- **Material provided**
================================

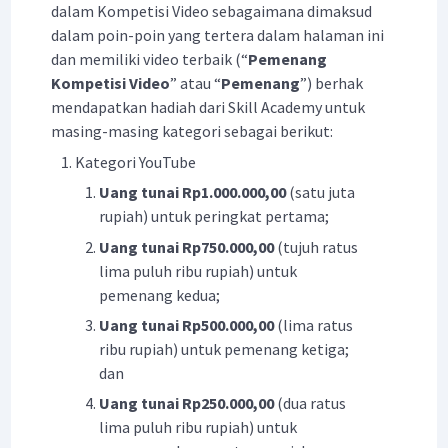
dalam Kompetisi Video sebagaimana dimaksud
dalam poin-poin yang tertera dalam halaman ini
dan memiliki video terbaik (“
Pemenang
Kompetisi Video
” atau “
Pemenang
”) berhak
mendapatkan hadiah dari Skill Academy untuk
masing-masing kategori sebagai berikut:
Kategori YouTube
Uang tunai Rp1.000.000,00
(satu juta
rupiah) untuk peringkat pertama;
Uang tunai Rp750.000,00
(tujuh ratus
lima puluh ribu rupiah) untuk
pemenang kedua;
Uang tunai Rp500.000,00
(lima ratus
ribu rupiah) untuk pemenang ketiga;
dan
Uang tunai Rp250.000,00
(dua ratus
lima puluh ribu rupiah) untuk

================================

The result should be the lines from the line with "(tujuh ratus" to the last line of the material, returned exactly and without any other line.

(tujuh ratus
lima puluh ribu rupiah) untuk
pemenang kedua;
Uang tunai Rp500.000,00
(lima ratus
ribu rupiah) untuk pemenang ketiga;
dan
Uang tunai Rp250.000,00
(dua ratus
lima puluh ribu rupiah) untuk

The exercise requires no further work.